Da tempo, ormai, la compagine governativa è scossa da pulsioni centrifughe ed autodistruttive, che solo un provvidenziale senso di conservazione impedisce di risolversi compiutamente. Pulsioni che non interessano solo i rapporti fra i vari partiti che la compongono, ma anche gli equilibri interni ai più importanti di essi. La crisi di An è sotto gli occhi di tutti, e neppure il carisma dell'algido Fini riesce più a tener calmi coloro che qualche buono spirito, tempo fa, si compiacque di chiamare colonnelli. All'interno della Lega solo la consapevolezza del ricatto economico cui è sottoposta impedisce ai suoi dirigenti di dire liberamente, con parole loro, cosa pensano di Berlusconi. E nel partito di Follini e Casini le immortali pratiche democristiane (moriremo democristiani? Ebbene, sì, moriremo democristiani!) devono fare i conti con lo stato di avvilente subalternità nei confronti di Forza Italia. E se questi partiti stanno amaramente pagando dazio, anche all'interno del partito-azienda le cose non sono così idilliache come le vorrebbe il loro capo ufficio. Le recenti vicende della nomina a coordinatori di Bondi e Cicchitto (toh, chi si rivede!), i soliti impedimenti alla celebrazione di un vero congresso, l'avvicendarsi nel corso degli anni dei "fidati" portavoce, la comica esibizione delle mille comparse, l'emergere di una insofferenza reale in molti dei "fondatori", tutto fa pensare che si stia aprendo, anche all'interno di Forza Italia, una crisi strutturale di una qualche importanza. E se per adesso la longa manus del premier e le sue generose elargizioni riescono ancora a contenere e limitare lo scontento, è comunque legittimo pensare che a breve, consegnata agli archivi l'unificante fase dell'emergenza "giudiziaria", i particolarismi e gli interessi di bottega, il vero humus di questa nobile accozzaglia, faranno deflagrare un coacervo di contraddizioni sempre più insanabili. Anche perchè i debiti contratti con i molti poteri che si muovono fuori dal parlamento vanno onorati.

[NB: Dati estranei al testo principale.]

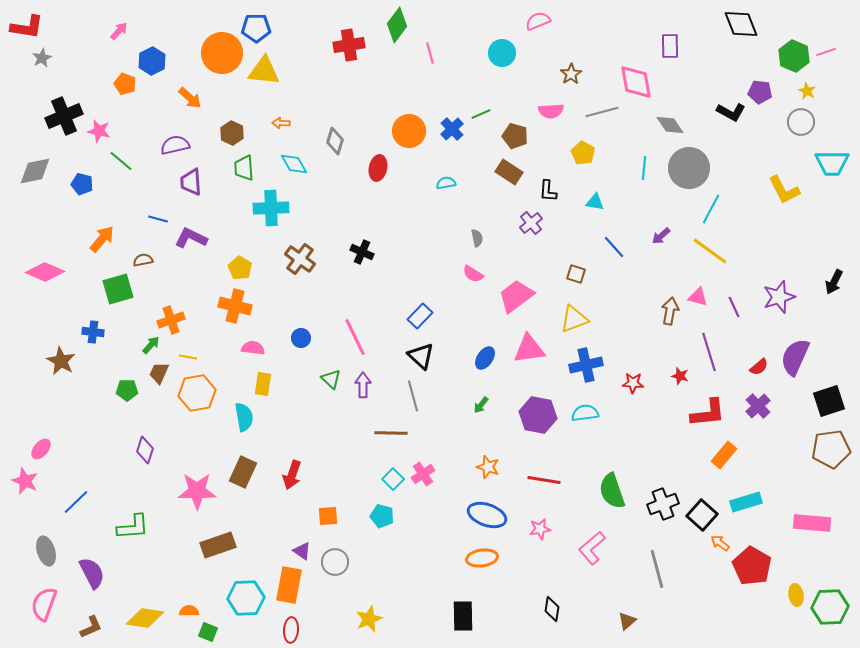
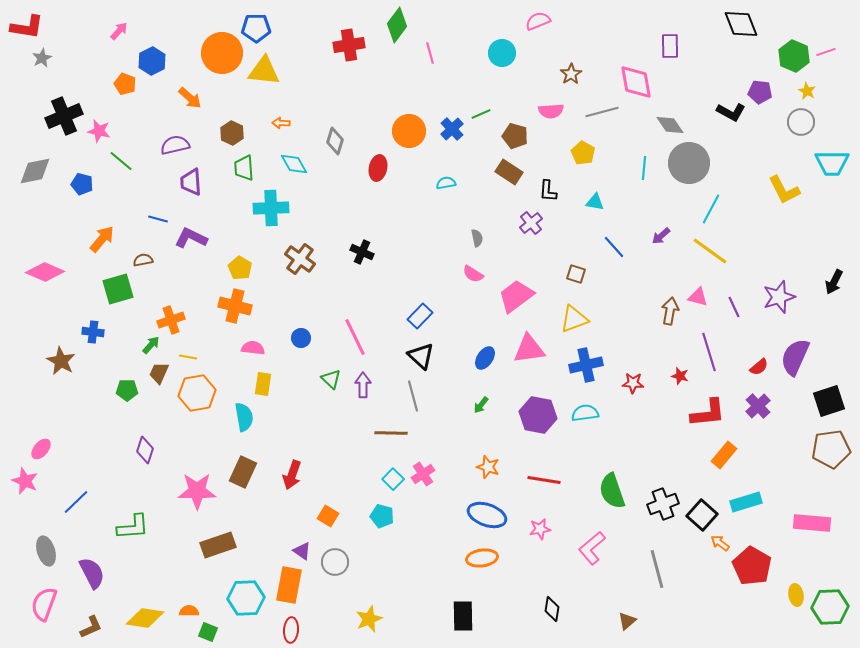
gray circle at (689, 168): moved 5 px up
orange square at (328, 516): rotated 35 degrees clockwise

Come si vede, dunque, grande è la confusione sotto il cielo. E altrettanto grandi sono le prospettive di lotta e di intervento che si aprono. Nel momento in cui cadono gli equivoci, quando i tanti lavoratori, convinti a suo tempo delle capacità innovative della destra, hanno la possibilità di aprire gli occhi, quando la massa elettorale si sgrugna sul fatto che non esistono governi "buoni" ma solo "governi", la nostra presenza, la presenza di chi da sempre combatte gli atti e denuncia le invenzioni del potere, trova più ampia ragion d'essere. Nuove guerre si sono aggiunte alle vecchie, nuove leggi razziali hanno "migliorato" le precedenti, l'inflazione accelera e gli stipendi rallentano, il mercato del lavoro e il sistema pensionistico perdono le ultime garanzie strappate al liberismo imperante, le tensioni generazionali si misurano sul metro della repressione, la trasgressione dei modelli imposti diviene un delitto di lesa maestà. E la conferenza europea sulla scuola si tiene nel carcere a cielo aperto di San Patrignano.

Di carne al fuoco, a quanto pare, ce n'è in abbondanza e lo scontro sociale, lo scontro che vedrà ancora contrapposti lavoro dipendente e sfruttamento capitalistico, desiderio di libertà e coercizione autoritaria, spirito di solidarietà e incultura dell'egoismo, troverà una radicalità proporzionale a tale dicotomia. E in questa rinnovata radicalità dovrà muoversi, con l'intelligenza della ragione e la forza dei contenuti, l'azione degli anarchici. Senza facili illusioni ma anche senza sconti per nessuno.